Retype, word for word, every line of the records below starting at the one that contains "podobě na elektronickou adresu kupujícího." and ending at the one that contains "online; v případě"; include both of those lines and nothing more.

Source information section start

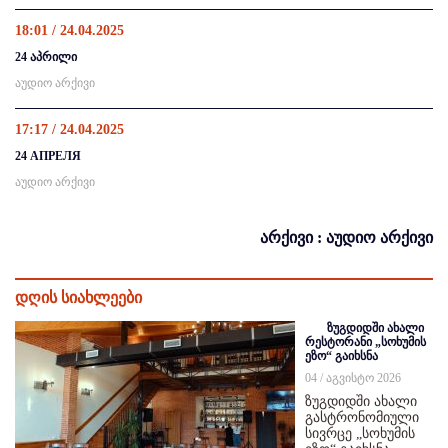
18:01 / 24.04.2025
24 აპრილი
აუდიო არქივი
17:17 / 24.04.2025
24 АПРЕЛЯ
აუდიო არქივი
არქივი : აუდიო არქივი
დღის სიახლეები
ზუგდიდში ახალი
რესტორანი „სოხუმის
ეზო“ გაიხსნა
04 / აგვისტო 2026
ზუგდიდში ახალი
გასტრონომიული
სივრცე „სოხუმის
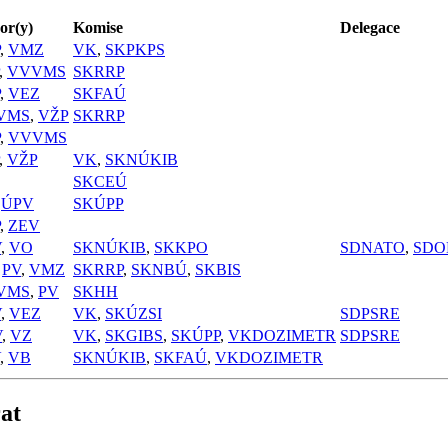
or(y)
Komise
Delegace
,
VMZ
VK
,
SKPKPS
,
VVVMS
SKRRP
,
VEZ
SKFAÚ
VMS
,
VŽP
SKRRP
,
VVVMS
,
VŽP
VK
,
SKNÚKIB
SKCEÚ
,
ÚPV
SKÚPP
,
ZEV
V
,
VO
SKNÚKIB
,
SKKPO
SDNATO
,
SDO
,
PV
,
VMZ
SKRRP
,
SKNBÚ
,
SKBIS
VMS
,
PV
SKHH
V
,
VEZ
VK
,
SKÚZSI
SDPSRE
V
,
VZ
VK
,
SKGIBS
,
SKÚPP
,
VKDOZIMETR
SDPSRE
,
VB
SKNÚKIB
,
SKFAÚ
,
VKDOZIMETR
at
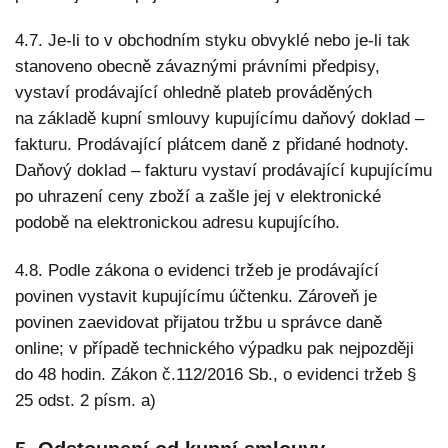
4.7. Je-li to v obchodním styku obvyklé nebo je-li tak
stanoveno obecně závaznými právními předpisy,
vystaví prodávající ohledně plateb prováděných
na základě kupní smlouvy kupujícímu daňový doklad –
fakturu. Prodávající plátcem daně z přidané hodnoty.
Daňový doklad – fakturu vystaví prodávající kupujícímu
po uhrazení ceny zboží a zašle jej v elektronické
podobě na elektronickou adresu kupujícího.
4.8. Podle zákona o evidenci tržeb je prodávající
povinen vystavit kupujícímu účtenku. Zároveň je
povinen zaevidovat přijatou tržbu u správce daně
online; v případě technického výpadku pak nejpozději
do 48 hodin. Zákon č.112/2016 Sb., o evidenci tržeb §
25 odst. 2 písm. a)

Source information section end

• _Solution to the exercise_:
podobě na elektronickou adresu kupujícího.
4.8. Podle zákona o evidenci tržeb je prodávající
povinen vystavit kupujícímu účtenku. Zároveň je
povinen zaevidovat přijatou tržbu u správce daně
online; v případě technického výpadku pak nejpozději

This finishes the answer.